If any single person or place is to blame for this, Joe feels that blame should be placed on the head of Herbert von Karajan, who, upon taking over the Vienna State Opera in the late 1950s, decreed that all operas would henceforth be sung in their original language. What Herb said and what the VSO did influenced all the great opera houses of Western Europe and within about fifteen to twenty years La Scala, Berlin, and Paris had capitulated, with the main Eastern European opera companies getting on board by the mid-1990s. Result: Solid, professional singing that is much less interesting than what most of those same opera companies had experienced from prior generations of singers differently trained, and as all but the very top echelon of those singers ceased to bring in audiences, more and more reliance on Regietheater and Eurotrash productions to interest audiences.
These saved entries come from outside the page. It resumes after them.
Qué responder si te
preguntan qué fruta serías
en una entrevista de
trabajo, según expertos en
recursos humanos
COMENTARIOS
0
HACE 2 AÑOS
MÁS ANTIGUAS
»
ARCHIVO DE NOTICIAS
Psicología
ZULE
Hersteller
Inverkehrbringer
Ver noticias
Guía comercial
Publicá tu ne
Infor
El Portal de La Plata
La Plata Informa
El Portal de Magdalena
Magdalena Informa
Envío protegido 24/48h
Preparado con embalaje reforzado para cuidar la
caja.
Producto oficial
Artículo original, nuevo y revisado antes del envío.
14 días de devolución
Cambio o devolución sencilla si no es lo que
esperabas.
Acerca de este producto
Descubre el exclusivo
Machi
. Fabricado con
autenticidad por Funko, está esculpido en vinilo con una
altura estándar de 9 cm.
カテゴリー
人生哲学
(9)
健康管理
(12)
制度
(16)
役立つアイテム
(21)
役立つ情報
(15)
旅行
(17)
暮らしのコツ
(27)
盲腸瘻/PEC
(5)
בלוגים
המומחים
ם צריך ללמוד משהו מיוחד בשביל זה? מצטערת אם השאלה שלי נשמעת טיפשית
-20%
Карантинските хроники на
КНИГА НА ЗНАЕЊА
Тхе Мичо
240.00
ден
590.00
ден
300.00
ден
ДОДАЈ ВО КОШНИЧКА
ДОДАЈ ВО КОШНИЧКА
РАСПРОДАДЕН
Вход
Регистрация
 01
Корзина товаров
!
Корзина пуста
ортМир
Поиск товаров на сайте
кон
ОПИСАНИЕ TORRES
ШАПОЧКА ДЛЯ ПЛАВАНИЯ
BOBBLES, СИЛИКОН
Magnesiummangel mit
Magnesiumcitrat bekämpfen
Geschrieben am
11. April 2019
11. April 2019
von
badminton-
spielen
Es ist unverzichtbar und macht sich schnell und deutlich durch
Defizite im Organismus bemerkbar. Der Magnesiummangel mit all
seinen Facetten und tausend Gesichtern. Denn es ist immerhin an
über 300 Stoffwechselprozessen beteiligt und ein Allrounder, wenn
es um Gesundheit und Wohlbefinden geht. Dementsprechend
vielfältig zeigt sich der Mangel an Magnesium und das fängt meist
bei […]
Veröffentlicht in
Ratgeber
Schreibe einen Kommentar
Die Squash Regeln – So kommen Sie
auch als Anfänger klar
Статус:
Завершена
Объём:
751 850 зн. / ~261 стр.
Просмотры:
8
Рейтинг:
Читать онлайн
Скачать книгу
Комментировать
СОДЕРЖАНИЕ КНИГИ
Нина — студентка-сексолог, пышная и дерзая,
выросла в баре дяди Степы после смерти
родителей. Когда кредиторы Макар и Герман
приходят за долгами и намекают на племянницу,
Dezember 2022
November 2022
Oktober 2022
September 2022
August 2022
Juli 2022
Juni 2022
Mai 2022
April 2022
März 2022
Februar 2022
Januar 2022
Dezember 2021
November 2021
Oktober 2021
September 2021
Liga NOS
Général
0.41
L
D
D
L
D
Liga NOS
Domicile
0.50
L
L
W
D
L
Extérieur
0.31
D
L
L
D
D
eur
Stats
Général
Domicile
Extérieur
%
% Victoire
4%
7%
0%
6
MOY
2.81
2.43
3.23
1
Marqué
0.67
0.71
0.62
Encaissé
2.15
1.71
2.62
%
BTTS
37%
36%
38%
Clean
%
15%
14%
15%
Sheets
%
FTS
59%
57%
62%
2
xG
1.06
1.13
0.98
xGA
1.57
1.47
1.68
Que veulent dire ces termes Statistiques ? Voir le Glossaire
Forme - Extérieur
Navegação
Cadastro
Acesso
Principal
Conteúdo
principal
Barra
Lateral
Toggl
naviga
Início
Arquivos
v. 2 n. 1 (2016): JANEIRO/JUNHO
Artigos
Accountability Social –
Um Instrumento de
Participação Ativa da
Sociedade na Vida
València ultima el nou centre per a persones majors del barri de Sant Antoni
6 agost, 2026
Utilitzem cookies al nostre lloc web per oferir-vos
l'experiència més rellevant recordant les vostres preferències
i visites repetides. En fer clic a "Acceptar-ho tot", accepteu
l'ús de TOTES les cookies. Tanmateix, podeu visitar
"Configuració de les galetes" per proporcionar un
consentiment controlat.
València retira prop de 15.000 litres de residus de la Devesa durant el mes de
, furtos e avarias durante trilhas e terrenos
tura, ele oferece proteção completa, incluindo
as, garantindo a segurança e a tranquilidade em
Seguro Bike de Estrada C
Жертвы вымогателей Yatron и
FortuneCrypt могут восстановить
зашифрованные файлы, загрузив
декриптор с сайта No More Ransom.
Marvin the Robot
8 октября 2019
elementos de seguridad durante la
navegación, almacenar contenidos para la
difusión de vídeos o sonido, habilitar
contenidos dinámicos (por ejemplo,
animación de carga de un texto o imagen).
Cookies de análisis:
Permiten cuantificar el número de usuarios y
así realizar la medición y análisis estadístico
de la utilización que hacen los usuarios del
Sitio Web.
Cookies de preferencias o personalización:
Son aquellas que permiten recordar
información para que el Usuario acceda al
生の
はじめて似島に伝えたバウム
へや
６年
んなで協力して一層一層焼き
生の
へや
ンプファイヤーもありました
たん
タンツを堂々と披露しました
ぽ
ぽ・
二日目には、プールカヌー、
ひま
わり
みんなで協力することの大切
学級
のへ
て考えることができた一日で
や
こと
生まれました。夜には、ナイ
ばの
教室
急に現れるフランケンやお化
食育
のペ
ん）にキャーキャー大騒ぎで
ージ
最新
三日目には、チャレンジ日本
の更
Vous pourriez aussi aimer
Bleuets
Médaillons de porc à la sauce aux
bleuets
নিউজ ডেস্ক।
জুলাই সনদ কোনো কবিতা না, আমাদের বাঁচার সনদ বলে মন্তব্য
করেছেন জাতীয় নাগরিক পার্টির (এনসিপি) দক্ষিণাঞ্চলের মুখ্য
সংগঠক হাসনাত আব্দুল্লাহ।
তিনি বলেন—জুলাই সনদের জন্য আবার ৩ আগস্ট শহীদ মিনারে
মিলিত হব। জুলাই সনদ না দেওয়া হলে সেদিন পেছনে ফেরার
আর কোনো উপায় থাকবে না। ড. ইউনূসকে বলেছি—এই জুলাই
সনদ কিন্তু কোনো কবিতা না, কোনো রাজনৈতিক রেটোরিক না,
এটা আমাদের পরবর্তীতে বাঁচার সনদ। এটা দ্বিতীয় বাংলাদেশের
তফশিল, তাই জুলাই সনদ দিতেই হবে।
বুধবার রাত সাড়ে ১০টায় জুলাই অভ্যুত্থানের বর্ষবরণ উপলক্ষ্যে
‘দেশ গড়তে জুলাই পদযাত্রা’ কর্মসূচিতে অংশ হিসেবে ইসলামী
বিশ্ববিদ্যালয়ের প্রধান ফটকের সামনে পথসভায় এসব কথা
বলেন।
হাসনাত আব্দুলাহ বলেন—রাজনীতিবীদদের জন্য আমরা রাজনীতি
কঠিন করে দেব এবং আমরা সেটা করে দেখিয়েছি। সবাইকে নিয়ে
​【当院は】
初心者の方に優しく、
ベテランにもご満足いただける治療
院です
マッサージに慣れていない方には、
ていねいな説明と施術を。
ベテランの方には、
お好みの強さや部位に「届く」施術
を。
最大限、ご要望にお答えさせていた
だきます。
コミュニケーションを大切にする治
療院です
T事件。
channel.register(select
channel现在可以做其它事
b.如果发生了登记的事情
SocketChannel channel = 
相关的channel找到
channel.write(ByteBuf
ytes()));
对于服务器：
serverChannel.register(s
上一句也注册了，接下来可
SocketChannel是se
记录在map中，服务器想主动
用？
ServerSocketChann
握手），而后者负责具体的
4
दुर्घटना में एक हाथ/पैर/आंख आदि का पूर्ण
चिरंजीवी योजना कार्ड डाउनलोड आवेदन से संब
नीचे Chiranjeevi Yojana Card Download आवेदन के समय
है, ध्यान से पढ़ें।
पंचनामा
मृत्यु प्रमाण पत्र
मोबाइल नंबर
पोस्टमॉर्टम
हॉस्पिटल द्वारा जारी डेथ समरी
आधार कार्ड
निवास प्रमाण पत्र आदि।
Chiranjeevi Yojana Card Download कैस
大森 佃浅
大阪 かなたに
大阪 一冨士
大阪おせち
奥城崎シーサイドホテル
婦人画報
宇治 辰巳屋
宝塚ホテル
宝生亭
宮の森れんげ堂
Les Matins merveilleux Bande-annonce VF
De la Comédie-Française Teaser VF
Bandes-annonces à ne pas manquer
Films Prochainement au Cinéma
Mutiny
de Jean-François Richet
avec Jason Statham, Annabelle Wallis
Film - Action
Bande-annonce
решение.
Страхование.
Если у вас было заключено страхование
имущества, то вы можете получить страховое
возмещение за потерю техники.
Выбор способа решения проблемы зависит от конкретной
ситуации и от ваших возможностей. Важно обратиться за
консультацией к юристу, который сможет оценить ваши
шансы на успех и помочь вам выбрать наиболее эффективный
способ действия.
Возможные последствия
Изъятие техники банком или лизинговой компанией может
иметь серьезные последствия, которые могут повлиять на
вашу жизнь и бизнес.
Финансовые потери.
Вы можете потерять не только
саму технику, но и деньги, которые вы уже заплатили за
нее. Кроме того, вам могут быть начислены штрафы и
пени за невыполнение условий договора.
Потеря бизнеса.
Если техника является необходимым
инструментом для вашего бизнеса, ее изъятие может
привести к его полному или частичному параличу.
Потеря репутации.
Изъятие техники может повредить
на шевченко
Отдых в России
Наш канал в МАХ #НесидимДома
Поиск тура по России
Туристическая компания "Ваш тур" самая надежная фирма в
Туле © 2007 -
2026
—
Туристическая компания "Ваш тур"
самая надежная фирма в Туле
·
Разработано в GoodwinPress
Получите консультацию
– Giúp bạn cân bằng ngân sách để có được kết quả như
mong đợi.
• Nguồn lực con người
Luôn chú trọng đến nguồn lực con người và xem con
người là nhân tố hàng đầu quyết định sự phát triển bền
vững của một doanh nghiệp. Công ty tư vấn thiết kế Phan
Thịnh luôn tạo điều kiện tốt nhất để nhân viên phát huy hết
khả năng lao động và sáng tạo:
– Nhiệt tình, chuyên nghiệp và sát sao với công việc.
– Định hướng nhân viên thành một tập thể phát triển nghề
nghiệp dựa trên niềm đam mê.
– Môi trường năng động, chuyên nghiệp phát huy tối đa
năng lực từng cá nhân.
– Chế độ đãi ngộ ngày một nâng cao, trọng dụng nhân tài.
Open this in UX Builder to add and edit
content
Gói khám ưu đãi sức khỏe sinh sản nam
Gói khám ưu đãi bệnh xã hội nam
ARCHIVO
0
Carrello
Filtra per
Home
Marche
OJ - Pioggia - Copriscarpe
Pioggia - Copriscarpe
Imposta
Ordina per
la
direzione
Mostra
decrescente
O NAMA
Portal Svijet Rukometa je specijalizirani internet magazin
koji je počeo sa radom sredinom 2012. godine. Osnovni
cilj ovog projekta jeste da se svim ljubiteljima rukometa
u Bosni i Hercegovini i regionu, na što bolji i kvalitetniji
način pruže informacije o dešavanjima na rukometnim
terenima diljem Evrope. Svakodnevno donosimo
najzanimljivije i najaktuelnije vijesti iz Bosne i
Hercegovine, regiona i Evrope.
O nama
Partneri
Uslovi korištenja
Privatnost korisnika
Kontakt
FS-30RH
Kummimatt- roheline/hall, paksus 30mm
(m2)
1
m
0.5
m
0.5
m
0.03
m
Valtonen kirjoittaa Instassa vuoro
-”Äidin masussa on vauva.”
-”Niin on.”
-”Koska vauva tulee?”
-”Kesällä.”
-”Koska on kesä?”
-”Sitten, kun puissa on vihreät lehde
We are concerned in April with the singing individuality, style and performance practices that held sway in Russia from approximately 1940 to 1960, when the Soviet Union rather stood still in many respects where Opera was concerned, where the singers coming along were trained to an entirely different standard than their Western counterparts, and where, consequently, a style of vocal performance that no longer passed muster in much of the West was firmly ensconced in Moscow and Leningrad (well, that’s what it was called then). It is Joe’s opinion that they were right and the rest of the world was wrong, or at the very least, that something irretrievably precious was lost where singing was concerned and that only opera-lovers and record collectors of a decidedly historical bent are even aware of that loss. Although we think of the Soviet Union as having been totally closed off in the period under consideration, it is interesting to note that, in addition to untold hundreds (more likely, thousands) of aria and concerted recordings from that period, they also produced at the same time almost forty complete recordings of Western operas (mostly Italian and French, with some German, Polish and Czech works), all sung in Russian by what we now recognize – especially from the male contingent – as some of the very greatest singers of the 20th century, most of whom were rarely allowed to sing outside the Soviet Bloc, consequently remaining almost totally unknown to all but that relative handful of record collectors who knew where to obtain their recordings during and for a while after that period.
Joe’s program will be made up primarily, but not exclusively, from those complete opera recordings, and he tells us that you ain’theard nothin’ until you’ve heard the two best recordings ever made of ROMEO ET JULIETTE, both in Russian, with Lemeshev and Kozlovsky taking turns at demolishing the competition, and for that matter, you’ve never heard anything quite as terrible as the latter tenor’s idea of how to sing Gluck! It would definitely frighten the horses!
Joe celebrates his 55th anniversary with the V.R.C.S. in April, and this will be his 54th program for us (he missed a program by spending some time in the army, defending Seth Winner’s right to free speech; he is repentant about the result). Whether or not tapes will be available of the program is up in the air right now, but we urge your attendance to hear Ivan and Elisaveta and Sergei and Irina (who might be described as Bob and Carol and Ted and Alice on food rationing, but Pavel and Mark and Alexander and Zara ate well).